A Bonn, où s’est achevé vendredi le dernier round de négociations avant la conférence de Kyoto (Japon) qui doit fixer des limites aux émissions de gaz à effet de serre, les assureurs ont affirmé que les sinistres dus aux tempêtes et autres «événements climatiques extrêmes» se multipliaient.
Le coût de telles catastrophes, qui se chiffre en milliards de dollars, risque de croître considérablement, selon les assurances qui prônent l’adoption d’un protocole réduisant de façon «substantielle» les émissions de ces gaz nocifs.
Défendant «une action internationale concertée pour limiter les risques», 71 compagnies d’assurance de 24 pays (Suisse, Allemagne, Grande-Bretagne, Japon) participent à «l’initiative pour l’environnement», lancée en juillet 1996 à Genève par le Programme de l’ONU pour l’environnement (PNUE).
Au vu des études scientifiques et de leurs statistiques, les assureurs sont convaincus que «l’activité humaine affecte déjà le climat mondial grâce à l’effet de serre, ce qui va accroître la probabilité d’événements météorologiques extrêmes dans certaines régions et une augmentation spectaculaire des dégâts immobiliers avec de sérieuses conséquences pour les assureurs et réassureurs».
Le hasard existe, reconnaissent-ils, mais ne peut expliquer «l’augmentation dramatique des catastrophes depuis le début des années 80, lorsqu’on a commencé à observer une hausse exceptionnellement forte des températures».
Les assureurs affirmant ainsi que le nombre de catastrophes dites «naturelles» a quadruplé lors de la dernière décennie (1985- 1995) par rapport aux années soixante.
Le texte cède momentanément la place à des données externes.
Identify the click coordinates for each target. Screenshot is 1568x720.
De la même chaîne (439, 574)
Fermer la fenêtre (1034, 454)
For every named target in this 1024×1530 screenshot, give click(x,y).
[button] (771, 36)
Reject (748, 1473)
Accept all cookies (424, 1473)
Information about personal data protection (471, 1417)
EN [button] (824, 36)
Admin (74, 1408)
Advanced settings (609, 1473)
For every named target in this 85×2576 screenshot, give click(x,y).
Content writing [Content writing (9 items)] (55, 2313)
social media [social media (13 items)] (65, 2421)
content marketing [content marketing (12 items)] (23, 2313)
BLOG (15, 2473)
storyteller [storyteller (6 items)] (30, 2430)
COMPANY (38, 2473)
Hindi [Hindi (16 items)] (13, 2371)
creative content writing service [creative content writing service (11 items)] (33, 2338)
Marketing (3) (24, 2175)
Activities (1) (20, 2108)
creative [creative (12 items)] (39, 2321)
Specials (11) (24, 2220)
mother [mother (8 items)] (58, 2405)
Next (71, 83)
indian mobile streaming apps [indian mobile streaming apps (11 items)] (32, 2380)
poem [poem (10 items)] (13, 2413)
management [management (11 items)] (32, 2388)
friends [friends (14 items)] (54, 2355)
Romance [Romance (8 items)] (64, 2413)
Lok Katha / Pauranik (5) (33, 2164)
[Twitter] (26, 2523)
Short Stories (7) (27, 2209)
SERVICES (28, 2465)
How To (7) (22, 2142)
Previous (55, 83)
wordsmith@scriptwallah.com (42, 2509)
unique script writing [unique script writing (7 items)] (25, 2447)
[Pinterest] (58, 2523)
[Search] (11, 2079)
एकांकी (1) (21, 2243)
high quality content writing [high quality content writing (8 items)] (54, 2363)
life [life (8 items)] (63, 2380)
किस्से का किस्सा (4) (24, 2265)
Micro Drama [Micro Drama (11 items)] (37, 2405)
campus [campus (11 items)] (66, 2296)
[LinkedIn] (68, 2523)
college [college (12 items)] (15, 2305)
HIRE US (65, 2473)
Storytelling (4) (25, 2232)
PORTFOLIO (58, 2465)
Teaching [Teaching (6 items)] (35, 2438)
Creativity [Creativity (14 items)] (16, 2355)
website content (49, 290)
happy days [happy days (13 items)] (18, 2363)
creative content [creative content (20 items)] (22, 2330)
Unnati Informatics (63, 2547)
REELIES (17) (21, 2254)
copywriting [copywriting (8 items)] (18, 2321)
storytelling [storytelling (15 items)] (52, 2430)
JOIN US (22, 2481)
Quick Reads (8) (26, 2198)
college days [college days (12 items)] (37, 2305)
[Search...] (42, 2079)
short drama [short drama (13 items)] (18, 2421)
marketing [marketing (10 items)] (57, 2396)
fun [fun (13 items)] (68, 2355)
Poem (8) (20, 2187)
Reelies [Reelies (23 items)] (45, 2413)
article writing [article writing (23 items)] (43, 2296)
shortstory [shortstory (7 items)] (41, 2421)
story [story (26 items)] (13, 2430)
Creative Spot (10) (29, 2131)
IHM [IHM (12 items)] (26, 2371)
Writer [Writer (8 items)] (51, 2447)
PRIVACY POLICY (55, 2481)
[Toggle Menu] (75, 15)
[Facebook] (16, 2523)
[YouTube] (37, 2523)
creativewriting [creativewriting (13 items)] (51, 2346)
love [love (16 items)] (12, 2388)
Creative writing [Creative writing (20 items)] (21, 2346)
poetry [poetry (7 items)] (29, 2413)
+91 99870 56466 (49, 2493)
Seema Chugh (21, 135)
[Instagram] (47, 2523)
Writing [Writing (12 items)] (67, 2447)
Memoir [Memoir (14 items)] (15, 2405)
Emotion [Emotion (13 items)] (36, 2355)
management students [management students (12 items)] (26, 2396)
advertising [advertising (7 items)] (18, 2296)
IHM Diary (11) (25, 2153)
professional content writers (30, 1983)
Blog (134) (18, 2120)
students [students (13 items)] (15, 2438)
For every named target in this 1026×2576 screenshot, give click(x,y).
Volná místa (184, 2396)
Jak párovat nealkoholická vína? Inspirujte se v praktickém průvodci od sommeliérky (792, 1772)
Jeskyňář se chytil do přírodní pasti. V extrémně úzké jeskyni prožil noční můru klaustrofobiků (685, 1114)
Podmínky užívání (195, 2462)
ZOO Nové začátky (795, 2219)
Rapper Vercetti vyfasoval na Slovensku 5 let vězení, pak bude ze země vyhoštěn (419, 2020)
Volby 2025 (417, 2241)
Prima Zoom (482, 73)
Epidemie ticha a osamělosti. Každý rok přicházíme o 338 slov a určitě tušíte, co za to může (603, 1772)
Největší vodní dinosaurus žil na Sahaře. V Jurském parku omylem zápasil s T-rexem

Pendant la même période, les dommages ont été multipliés par six et les indemnisations par 14.
L’exemple type, à leurs yeux, est l’ouragan Andrew en 1992. Il a coûté 17 milliards de dollars aux assurances, mais la facture aurait dépassé 50 s’il avait touché la région de Miami de plein fouet. Une catastrophe provoquée par le réchauffement aurait de très graves conséquences dans un pays comme les Etats-Unis, prévient le directeur général de General Accident (GB), Andrew Dugolecki. «Elle est déjà possible et coûterait des dizaines de milliards de dollars», selon lui.
En 1995, ces catastrophes ont coûté 70 milliards de dollars par an aux assurances, le plafond des 100 milliards risquant d’être dépassé dès l’an 2000.(AFP)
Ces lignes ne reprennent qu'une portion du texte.